The aim of hydraulic fracturing is the generation and maintenance of highly permeable pathways. To achieve this, a high hydraulic pressure is applied to overcome the breakdown pressure in developed formations. To avoid the closure of the generated fractures due to the acting in-situ stress in the subsurface, proppantsareused. The hydraulic conductivity (Cf) of such a fracture is defined as the permeability of the proppant pack (kpr) times the fracture width (wf). However, this value cannot be considered a constant. The increasing effective pressure leads to an increased stress on the proppants, thus increasing their embedment into the formation surface. Such a situation becomes particularly critical in weak formations and in formations where the interaction between the frac fluid and the formation can lead to a change in the mechanical properties in the fracture face. This paper will present an approach to model the embedment of various kinds of proppant packs with respect to the proppant size distribution and the proppant density.
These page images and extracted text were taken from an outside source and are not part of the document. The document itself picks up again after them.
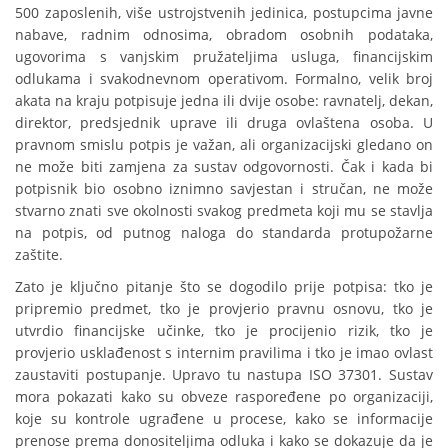
500 zaposlenih, više ustrojstvenih jedinica, postupcima javne
nabave, radnim odnosima, obradom osobnih podataka,
ugovorima s vanjskim pružateljima usluga, financijskim
odlukama i svakodnevnom operativom. Formalno, velik broj
akata na kraju potpisuje jedna ili dvije osobe: ravnatelj, dekan,
direktor, predsjednik uprave ili druga ovlaštena osoba. U
pravnom smislu potpis je važan, ali organizacijski gledano on
ne može biti zamjena za sustav odgovornosti. Čak i kada bi
potpisnik bio osobno iznimno savjestan i stručan, ne može
stvarno znati sve okolnosti svakog predmeta koji mu se stavlja
na potpis, od putnog naloga do standarda protupožarne
zaštite.
Zato je ključno pitanje što se dogodilo prije potpisa: tko je
pripremio predmet, tko je provjerio pravnu osnovu, tko je
utvrdio financijske učinke, tko je procijenio rizik, tko je
provjerio usklađenost s internim pravilima i tko je imao ovlast
zaustaviti postupanje. Upravo tu nastupa ISO 37301. Sustav
mora pokazati kako su obveze raspoređene po organizaciji,
koje su kontrole ugrađene u procese, kako se informacije
prenose prema donositeljima odluka i kako se dokazuje da je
This approach uses the indentation hardness of the surface formation to calculate the embedment. The advantage of this parameter, which can be measured by applying the hardness test according to Brinell, is that it describes the mechanical properties of the surface of the formation. This area, which is highly influenced by the treatment fluid, can show great differences in the mechanical behavior compared to the untreated area. This can lead to an under- or overestimation of the embedment, since the mechanical parameters normally used for calculation are measured on core samples representing the mechanical behaviour of the untreated rock mass. The consideration of the indentation hardness can lead to a more accurate embedment prediction, since it describes the behaviour of the first 0.1-2 mm of a surface, in which the embedment alone can lead to a closure of a fracture. The first series of hardness tests according to Brinell, conducted on different shale types, have proven that the fluid composition affects the indentation hardness of the samples, which will of course affect the depth of the embedment. The measurements are the basis for the embedment modelling which will be presented in this article.